On Tuesday, I reported on the thousands of renewals for the Deferred Action for Childhood Arrivals (DACA) that were mailed on time by Dreamers, but rejected as “late” by Homeland Security because of U.S. Postal Service delays. Homeland Security estimates that 4,000 people were shut out because of this draconian decision.
The New York Immigration Coalition and I-ARC, a network of legal service providers to which I belong, along with my own organization CARECEN, collected examples of egregious instances of applications that were delayed for days and even weeks at the Chicago postal facility, only to be delivered a day or two after the October 5 deadline for receipt by Homeland Security. In some cases, the applications were actually delivered to Homeland Security on the final day to apply, but Homeland Security staff refused to receive them.

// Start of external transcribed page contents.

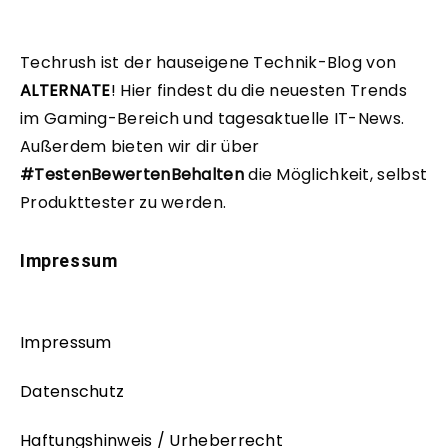
Techrush ist der hauseigene Technik-Blog von
ALTERNATE
!
Hier findest du die neuesten Trends
im Gaming-Bereich und tagesaktuelle IT-News.
Außerdem bieten wir dir über
#TestenBewertenBehalten
die Möglichkeit, selbst
Produkttester zu werden.
Impressum
Impressum
Datenschutz
Haftungshinweis / Urheberrecht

On Wednesday night, the Acting Homeland Security Secretary Elaine Duke announced that applications that were mailed in a timely manner, but which were not received because of U.S. Postal Service delays, will now be accepted. It is unclear how many of the “late filings” will be saved by this announcement. The New York Times estimates that it may be as few as 100 cases.
Steve Choi, head of the New York Immigration Coalition, said he believed the number would be significantly higher.
Camille Mackler, Immigration Legal Policy Director of the New York Immigration Coalition, said Wednesday that she was glad to see United States Citizenship and Immigration Services (USCIS) “do the right thing by accepting these applications.”
Mackler had spearheaded the effort to salvage at least some of the applications. She said that the USCIS is expected to issue an announcement soon about what steps those whose DACA applications were rejected need to follow to renew their status.